Now, some of these promises are made on an overt, explicit level, such as the claims “Happy Banking” (Bankwest) or “Passion for Performance” (Deutsche Bank) or by way of the products on offer, identity and mission statements, etc.
Other promises are made on a subliminal, subconscious level. One example for this would be the colour orange of Bankwest, which signals fun, easiness and flexibility, whilst the dark blue of Deutsche Bank subconsciously promises establishment, competency and trust.
So which consumers choose which bank?
In order to understand this, we must first acknowledge that different personality types have different motives and strive for different outcomes when it comes to dealing with money.

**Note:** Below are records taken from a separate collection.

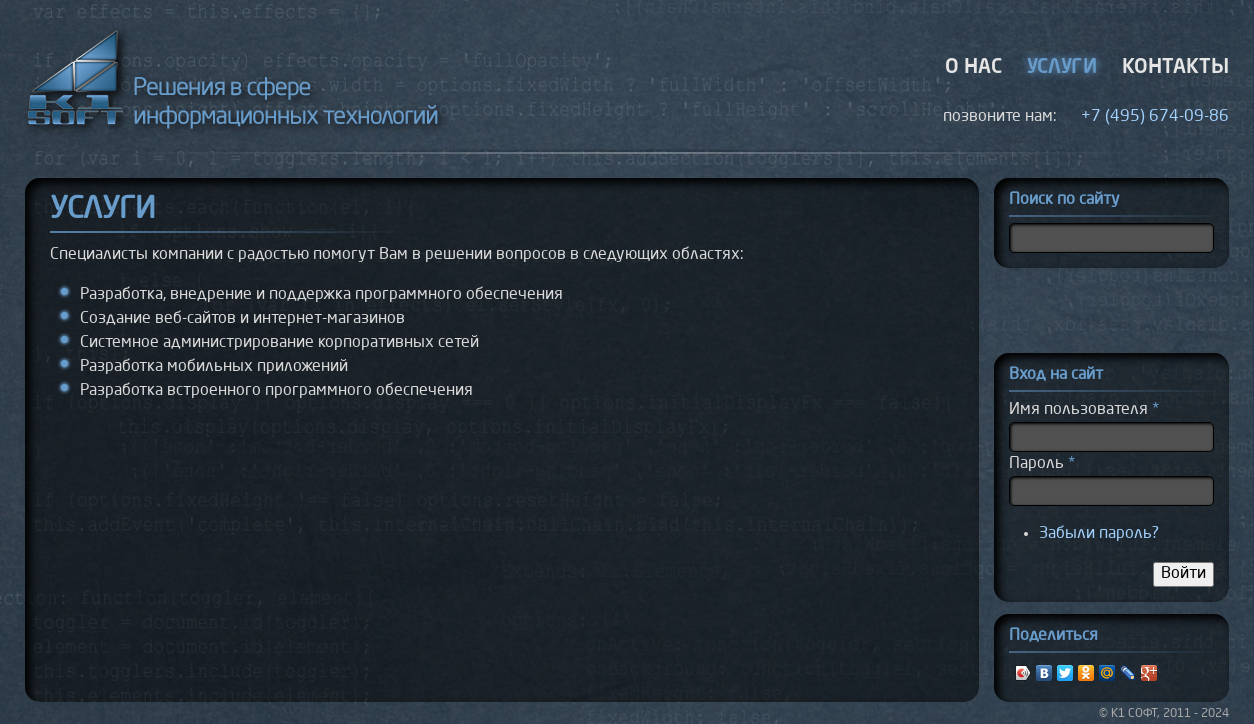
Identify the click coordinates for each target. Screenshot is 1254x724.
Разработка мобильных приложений (214, 367)
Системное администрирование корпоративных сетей (279, 343)
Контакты (1175, 68)
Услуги (1062, 68)
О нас (973, 68)
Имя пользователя (1084, 410)
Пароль (1042, 464)
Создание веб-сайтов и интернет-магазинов (242, 319)
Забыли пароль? (1099, 534)
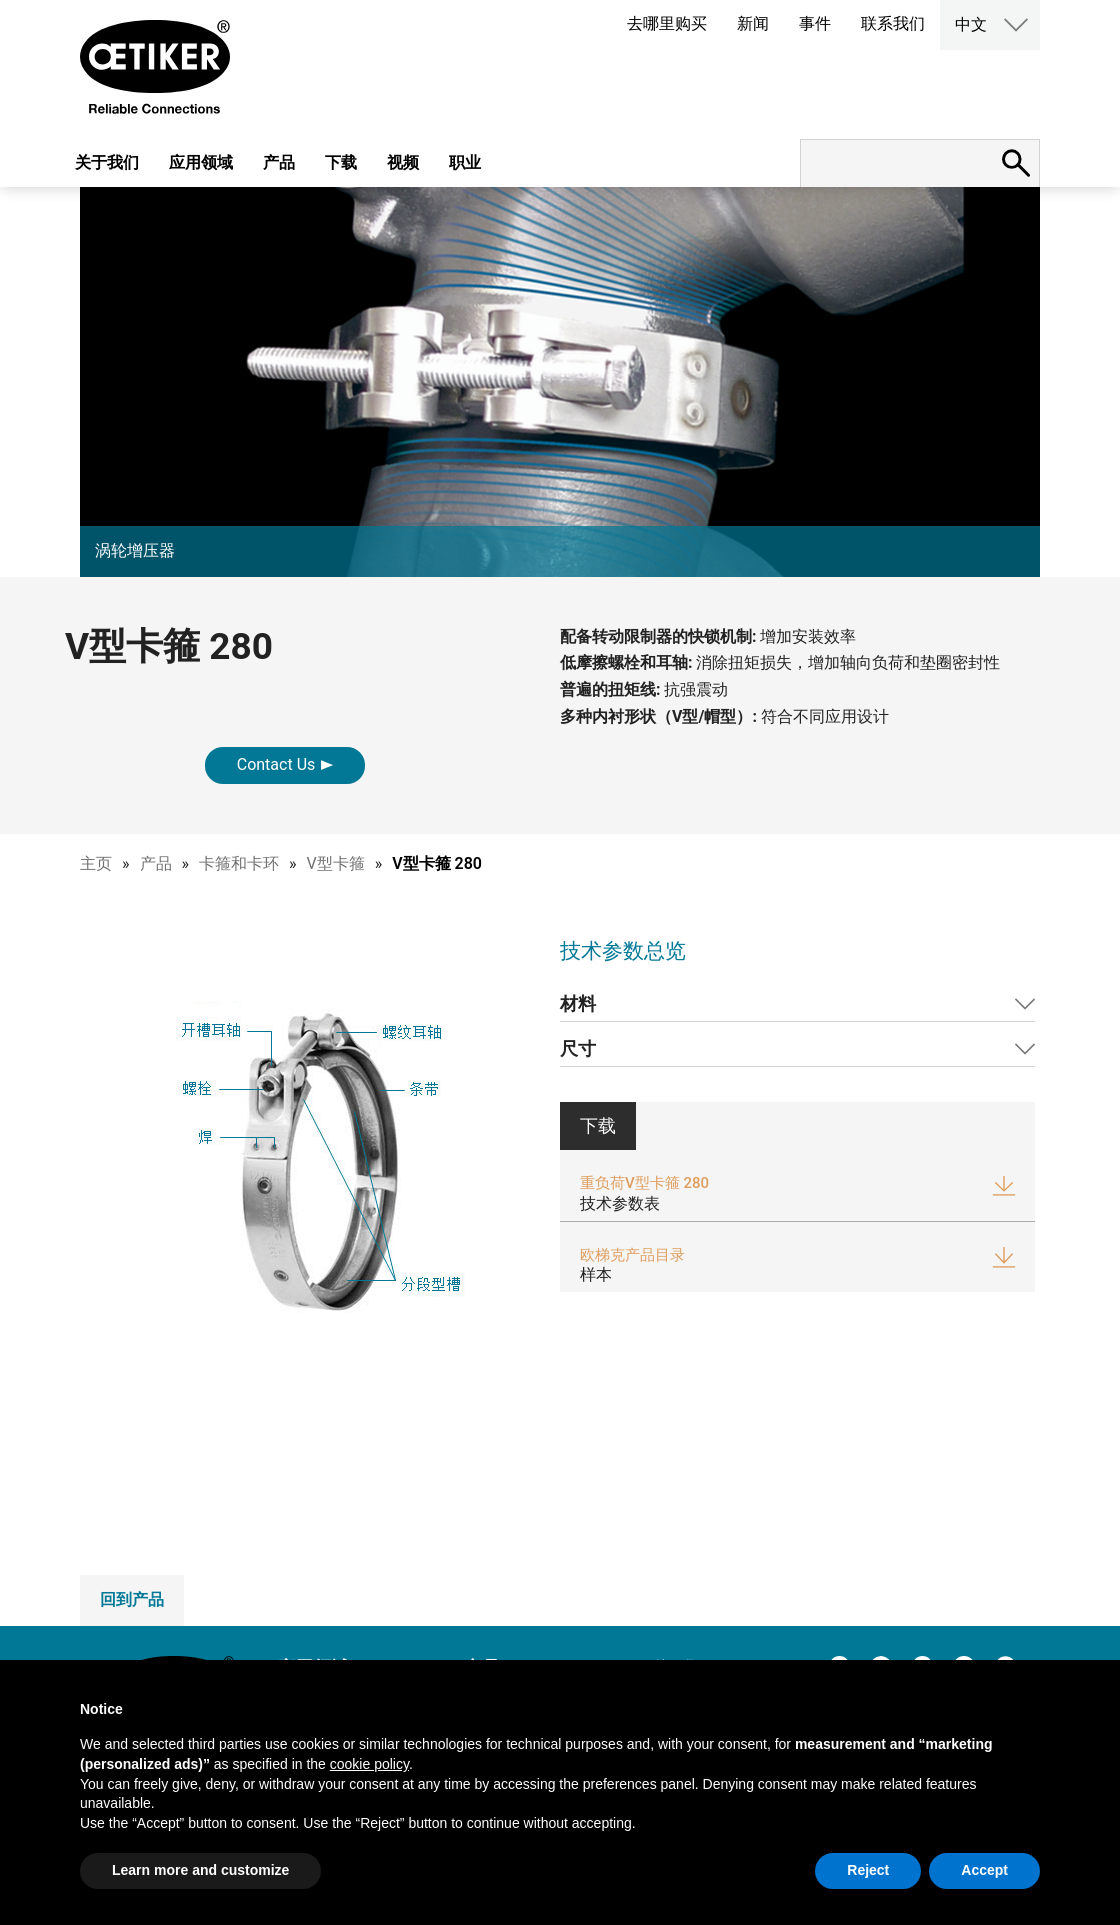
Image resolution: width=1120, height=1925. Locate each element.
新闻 (753, 23)
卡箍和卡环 (239, 863)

While some of us are cautious spenders (colloquially: stingy), with long-term saving goals, avoiding risks and seeking financial stability and security in the future (Balance dimension in the limbic brain), others live fully in the moment, spend all they have and beyond, have a tendency to seek instant rewards and are in the market for quick, easily accessible credits and loans (Stimulance dimension in the limbic brain). Again, other consumers strive to strategically expand their capital and are receptive to more ‘complex’ financial products like equity funds (those who are driven by the Dominance system, called Performers).
Consumers’ interest in equity funds; by personality type
Source: Dr Haeusel, Emotional Boosting
Overall, the propensities to take risks and, consequently, the products relevant for different consumers vary dramatically.

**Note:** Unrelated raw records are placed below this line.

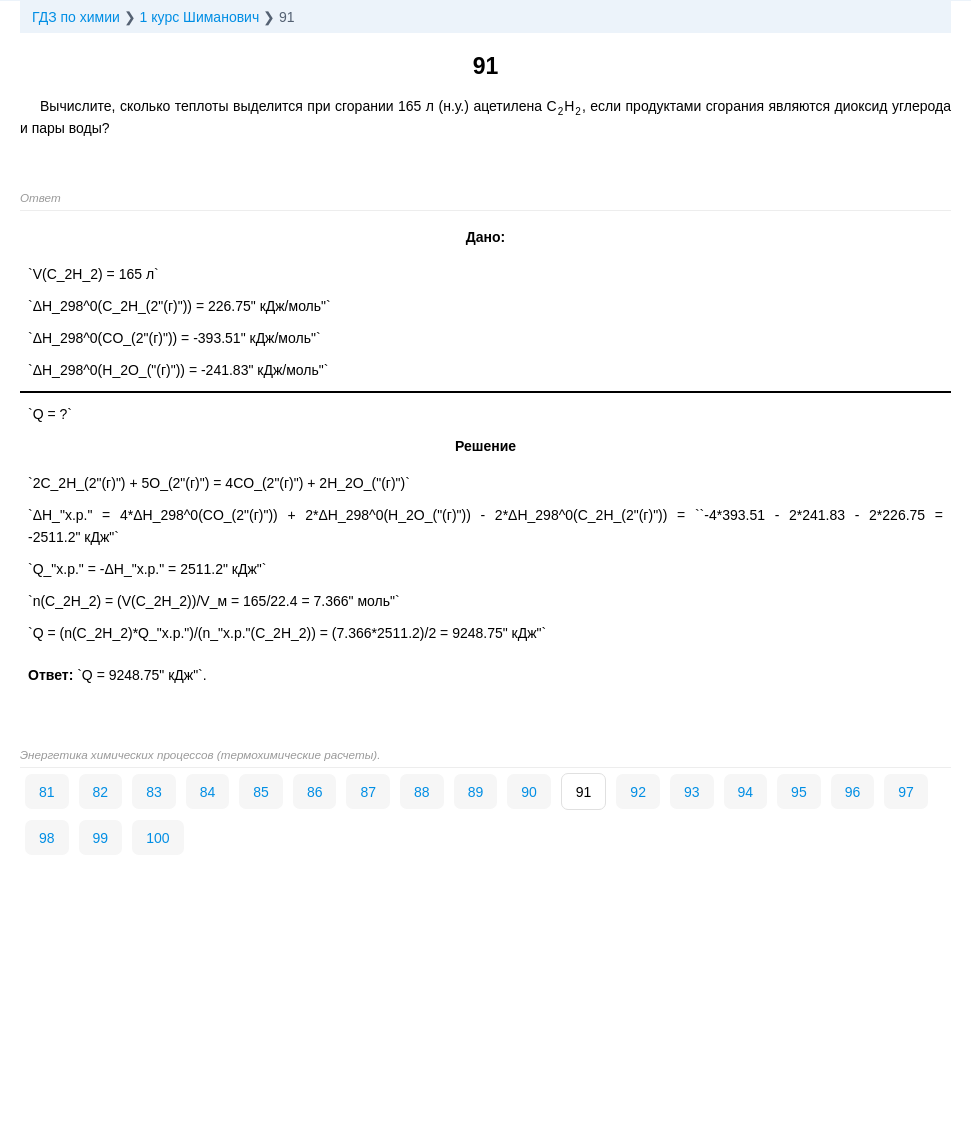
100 (157, 838)
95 (799, 792)
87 (368, 792)
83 (154, 792)
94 (746, 792)
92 (638, 792)
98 (47, 838)
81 (47, 792)
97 (906, 792)
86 (315, 792)
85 (261, 792)
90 (529, 792)
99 (101, 838)
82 (101, 792)
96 (853, 792)
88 (422, 792)
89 (476, 792)
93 (692, 792)
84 (208, 792)
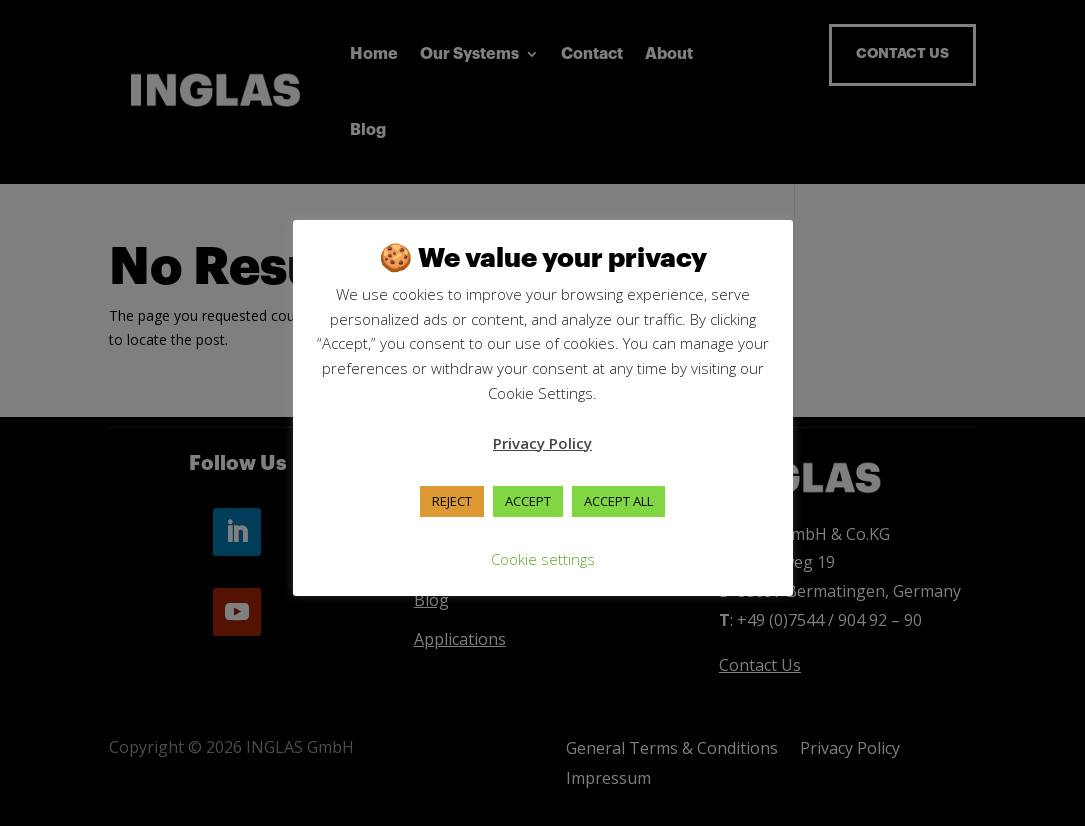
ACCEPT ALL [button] (618, 501)
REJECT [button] (452, 501)
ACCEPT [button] (528, 501)
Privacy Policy (542, 443)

How can banks become more relevant to consumers’ emotional drivers?
A few years ago the head of strategy at a major German bank decided that classifying customers by income and assets was insufficient.
After listening to a speech on limbic® customer profiling by our partner, the renowned neuromarketing expert Dr Haeusel, the head of strategy approached Dr Haeusel to apply the introduced limbic® segmentation to the banks’ customer database. His aim was to address customers in a far more targeted way, and to offer the right services, communications and products to the right customers in order to increase satisfaction, loyalty and ROI.
In the following project, the bank’s customer database was profiled and it was determined for each customer, which emotional cluster they belonged to. This information made its way back into the electronic customer files and today, even when a customer enters the bank, the consultant on the counter sees the limbic® customer type on the screen and is able to instantly connect with and service the customer according to his or her needs.
Personality-type specific motives towards money
Source: Dr Haeusel, Emotional Boosting
Where do some of Australia’s banks sit in the consumers’ minds?
Banks emphasizing safety lie in the balance sector and attract corresponding consumer types, namely Harmonisers and Traditionalists. For example St George bank positions itself as “friendly local banking, exceptional business banking, and an authentic, grassroots commitment to our communities” – all values in the emotional dimension of the care, trust, approachability and safety.